We've really done that to our own detriment in many ways. And actually we're born to stand out. So it's time that we take that layer of masking off and just get to the core of who we are, because we're already performing a really super high level and masking everything else. So can you imagine what our capability really is if we could just be authentically ourselves or appropriate authentic ourselves, because we don't always bring all of ourselves to any one situation.

Bring that authenticity to the work without having to hours of thinking about, putting makeup on, doing our hair, what clothes are we going to wear? I was reading an article yesterday saying that on average, you know, women spend 20 minutes a day getting ready for work just on what they're wearing and their makeup and somewhere between 20 minutes and an hour a day on their hair. And then we look at the man that's available to go and play a game of golf or play squash every lunchtime. Well, we're spending so much time doing all these other activities that our private time, our personal time, is getting quashed. Anyway, I just digress. My apologies.

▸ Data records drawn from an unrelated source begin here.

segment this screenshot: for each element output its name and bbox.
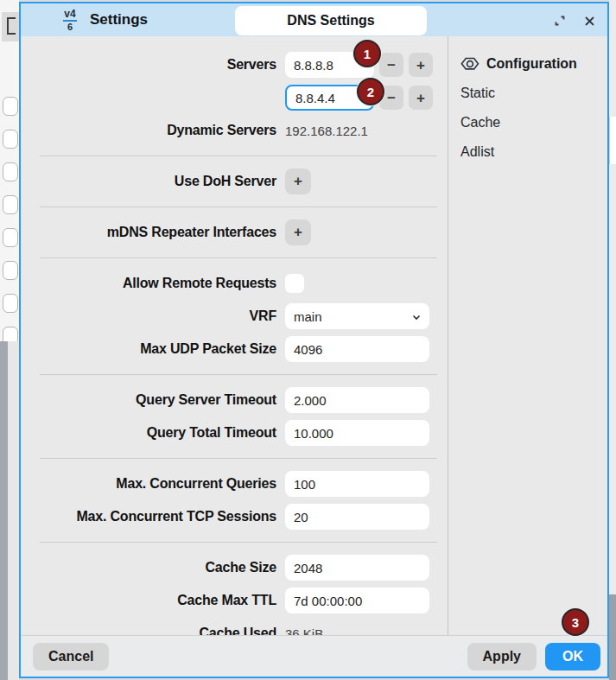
tab-dns-settings[interactable]: DNS Settings bbox=[235, 6, 427, 35]
separator bbox=[40, 257, 437, 258]
sidebar-item-adlist[interactable]: Adlist bbox=[460, 142, 607, 162]
query-server-timeout-input[interactable] bbox=[285, 387, 429, 413]
background-shade bbox=[0, 341, 8, 680]
expand-window-icon[interactable] bbox=[549, 10, 571, 32]
allow-remote-requests-label: Allow Remote Requests bbox=[31, 276, 276, 291]
background-checkbox bbox=[3, 130, 18, 149]
sidebar-item-static[interactable]: Static bbox=[460, 83, 607, 104]
dialog-footer: Cancel Apply OK bbox=[21, 635, 607, 677]
servers-label: Servers bbox=[31, 57, 276, 73]
separator bbox=[40, 156, 437, 156]
max-udp-packet-size-input[interactable] bbox=[285, 336, 429, 362]
dynamic-servers-row: Dynamic Servers 192.168.122.1 bbox=[31, 118, 446, 143]
sidebar-item-label: Configuration bbox=[486, 56, 577, 72]
max-concurrent-tcp-sessions-row: Max. Concurrent TCP Sessions bbox=[31, 504, 446, 530]
sidebar-item-label: Cache bbox=[460, 115, 500, 130]
window-title: Settings bbox=[90, 3, 148, 36]
max-udp-packet-size-row: Max UDP Packet Size bbox=[31, 336, 446, 362]
dialog-content: Servers − + − + Dynamic Servers 192.168.… bbox=[21, 36, 607, 635]
sidebar-item-configuration[interactable]: Configuration bbox=[460, 54, 607, 74]
max-concurrent-tcp-sessions-input[interactable] bbox=[285, 504, 429, 530]
mdns-repeater-row: mDNS Repeater Interfaces + bbox=[31, 219, 446, 245]
mdns-repeater-add-button[interactable]: + bbox=[285, 219, 311, 245]
max-concurrent-tcp-sessions-label: Max. Concurrent TCP Sessions bbox=[31, 509, 276, 524]
cache-used-row: Cache Used 36 KiB bbox=[31, 620, 446, 635]
cache-max-ttl-input[interactable] bbox=[285, 588, 429, 613]
background-app-right-strip bbox=[609, 0, 616, 680]
separator bbox=[40, 458, 437, 459]
apply-button[interactable]: Apply bbox=[467, 643, 537, 670]
cache-used-label: Cache Used bbox=[31, 626, 276, 635]
mdns-repeater-label: mDNS Repeater Interfaces bbox=[31, 225, 276, 240]
servers-add-button-1[interactable]: + bbox=[409, 53, 433, 77]
background-checkbox bbox=[3, 162, 18, 181]
servers-add-button-2[interactable]: + bbox=[409, 86, 433, 110]
query-total-timeout-input[interactable] bbox=[285, 420, 429, 446]
dynamic-servers-label: Dynamic Servers bbox=[31, 123, 276, 138]
use-doh-server-row: Use DoH Server + bbox=[31, 168, 446, 194]
annotation-step-badge-2: 2 bbox=[357, 78, 384, 105]
background-checkbox bbox=[3, 228, 18, 247]
background-panel-edge bbox=[609, 117, 616, 164]
separator bbox=[40, 542, 437, 543]
vrf-select[interactable]: main bbox=[285, 303, 429, 329]
dialog-titlebar[interactable]: v4 6 Settings DNS Settings bbox=[21, 3, 607, 36]
vrf-row: VRF main bbox=[31, 303, 446, 329]
servers-remove-button-1[interactable]: − bbox=[379, 53, 403, 77]
max-concurrent-queries-label: Max. Concurrent Queries bbox=[31, 476, 276, 492]
cache-max-ttl-row: Cache Max TTL bbox=[31, 588, 446, 613]
annotation-step-badge-3: 3 bbox=[562, 608, 589, 636]
cache-size-input[interactable] bbox=[285, 555, 429, 581]
query-server-timeout-row: Query Server Timeout bbox=[31, 387, 446, 413]
servers-row-1: Servers − + bbox=[31, 52, 446, 78]
sidebar-item-label: Static bbox=[460, 86, 495, 101]
dynamic-servers-value: 192.168.122.1 bbox=[285, 124, 368, 138]
vrf-label: VRF bbox=[31, 308, 276, 324]
cancel-button[interactable]: Cancel bbox=[33, 643, 109, 670]
background-checkbox bbox=[3, 261, 18, 280]
background-checkbox bbox=[3, 97, 18, 116]
max-udp-packet-size-label: Max UDP Packet Size bbox=[31, 341, 276, 357]
background-checkbox bbox=[3, 195, 18, 214]
background-shade bbox=[609, 594, 616, 680]
background-icon bbox=[7, 17, 16, 35]
use-doh-server-add-button[interactable]: + bbox=[285, 168, 311, 194]
cache-used-value: 36 KiB bbox=[285, 626, 323, 636]
annotation-step-badge-1: 1 bbox=[353, 40, 381, 67]
background-checkbox bbox=[3, 294, 18, 313]
use-doh-server-label: Use DoH Server bbox=[31, 174, 276, 189]
cache-max-ttl-label: Cache Max TTL bbox=[31, 593, 276, 608]
query-total-timeout-label: Query Total Timeout bbox=[31, 425, 276, 441]
query-total-timeout-row: Query Total Timeout bbox=[31, 420, 446, 446]
max-concurrent-queries-row: Max. Concurrent Queries bbox=[31, 471, 446, 497]
sidebar-item-cache[interactable]: Cache bbox=[460, 112, 607, 133]
allow-remote-requests-checkbox[interactable] bbox=[285, 274, 304, 293]
max-concurrent-queries-input[interactable] bbox=[285, 471, 429, 497]
allow-remote-requests-row: Allow Remote Requests bbox=[31, 270, 446, 296]
separator bbox=[40, 207, 437, 207]
close-icon[interactable] bbox=[578, 10, 600, 32]
cache-size-row: Cache Size bbox=[31, 555, 446, 581]
dns-settings-form: Servers − + − + Dynamic Servers 192.168.… bbox=[21, 36, 448, 635]
dialog-sidebar: Configuration Static Cache Adlist bbox=[448, 36, 607, 635]
background-toolbar-button bbox=[2, 12, 19, 41]
sidebar-item-label: Adlist bbox=[460, 144, 494, 160]
nut-configuration-icon bbox=[460, 54, 479, 73]
background-app-left-strip bbox=[0, 0, 19, 680]
ok-button[interactable]: OK bbox=[545, 643, 600, 670]
dns-settings-dialog: v4 6 Settings DNS Settings Servers − bbox=[19, 2, 609, 678]
cache-size-label: Cache Size bbox=[31, 560, 276, 575]
background-shade bbox=[8, 341, 19, 680]
query-server-timeout-label: Query Server Timeout bbox=[31, 392, 276, 408]
separator bbox=[40, 374, 437, 375]
dns-v4-v6-icon: v4 6 bbox=[57, 7, 83, 33]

I love the digression. It's one of my personal interests as well. When we think about that socialisation, the norms around what women quote unquote should look like in the professional world.

Then also the decision making that that takes. What am I going to wear? When you think about your Steve Jobs and his black turtleneck and jeans, like he was saving his precious brain power for creating the iPod.

When you think about challenges within the workplace for women in their forties and fifties, what I see so often in my one-on-one clients is it's the time where they're really stepping into career in a way that they haven't before. They're getting promotions, they're in leadership positions, they're building businesses, they are performing at higher levels to ever before. And then they're going through this transition within their body or they're facing these changes and it's making them feel questioning or confused.

What are the main challenges that you see within the workplace for women?

I think that when we think about the traditional office-based roles, I see a lot of what you just talked about in terms of people are at the peak of their career. What I've found in the work I've been doing over the last 10 years, working with employers to help them create menopause savvy, menopause supportive cultures, is that women at all levels of the business, whether they're entry -level jobs, mid-level, junior to mid-level management or senior roles, are facing the same challenges and they become more complex depending on what the role is.

You've got someone in an office-based environment versus someone who's on the frontline, a healthcare worker or a factory worker. You you've got a lot more flexibility usually as an office worker where you may not have the same kind of clock in clock out. You may have some more flexibility over the hours you're working or you might be able to work from home. There's a little bit more flexibility than if you're an ambulance driver or you're a paramedic or you're a doctor or you're working in an aerospace factory.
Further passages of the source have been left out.